● EXERCISE: For the entries below, repeat exactly each line starting with the one that contains "de múltiples idiomas y grupos de caracteres" and going on through the one that contains "CPU de 6 núcleos (2 de rendimiento y 4 de", and no others.
+ + + + +
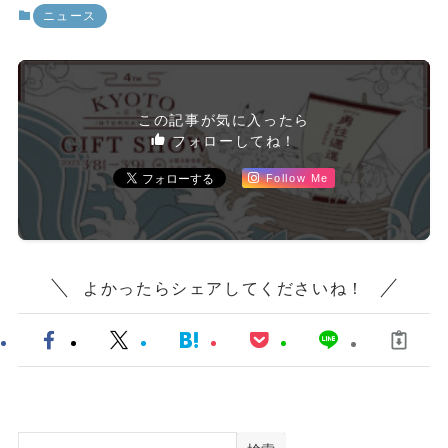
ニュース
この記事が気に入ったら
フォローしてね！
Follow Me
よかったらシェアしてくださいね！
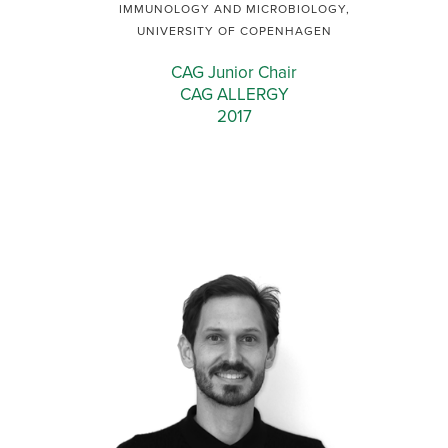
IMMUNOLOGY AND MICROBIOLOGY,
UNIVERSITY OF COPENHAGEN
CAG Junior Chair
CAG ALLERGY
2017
+ + + + +
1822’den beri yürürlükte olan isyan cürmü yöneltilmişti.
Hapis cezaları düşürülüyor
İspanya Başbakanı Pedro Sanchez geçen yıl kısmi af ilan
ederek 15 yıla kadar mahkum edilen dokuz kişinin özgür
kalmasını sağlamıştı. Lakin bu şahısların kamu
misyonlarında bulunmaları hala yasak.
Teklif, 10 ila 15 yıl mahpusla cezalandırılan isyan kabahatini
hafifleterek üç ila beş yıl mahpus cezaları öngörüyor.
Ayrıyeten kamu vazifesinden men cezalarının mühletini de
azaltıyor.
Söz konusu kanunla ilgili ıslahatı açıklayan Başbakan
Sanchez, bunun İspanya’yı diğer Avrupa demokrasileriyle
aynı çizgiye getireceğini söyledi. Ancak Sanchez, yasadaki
+ + + + +
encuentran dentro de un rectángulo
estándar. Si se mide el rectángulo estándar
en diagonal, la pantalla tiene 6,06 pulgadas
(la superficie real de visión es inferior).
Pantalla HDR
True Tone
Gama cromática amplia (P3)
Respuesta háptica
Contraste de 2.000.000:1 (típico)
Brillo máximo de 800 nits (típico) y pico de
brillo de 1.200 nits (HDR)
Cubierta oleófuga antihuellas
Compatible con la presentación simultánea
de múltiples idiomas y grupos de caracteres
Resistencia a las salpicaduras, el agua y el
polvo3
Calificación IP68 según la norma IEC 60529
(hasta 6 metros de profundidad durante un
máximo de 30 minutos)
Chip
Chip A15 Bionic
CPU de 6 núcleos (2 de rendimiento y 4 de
+ + + + +
● EXPECTED OUTPUT:
de múltiples idiomas y grupos de caracteres
Resistencia a las salpicaduras, el agua y el
polvo3
Calificación IP68 según la norma IEC 60529
(hasta 6 metros de profundidad durante un
máximo de 30 minutos)
Chip
Chip A15 Bionic
CPU de 6 núcleos (2 de rendimiento y 4 de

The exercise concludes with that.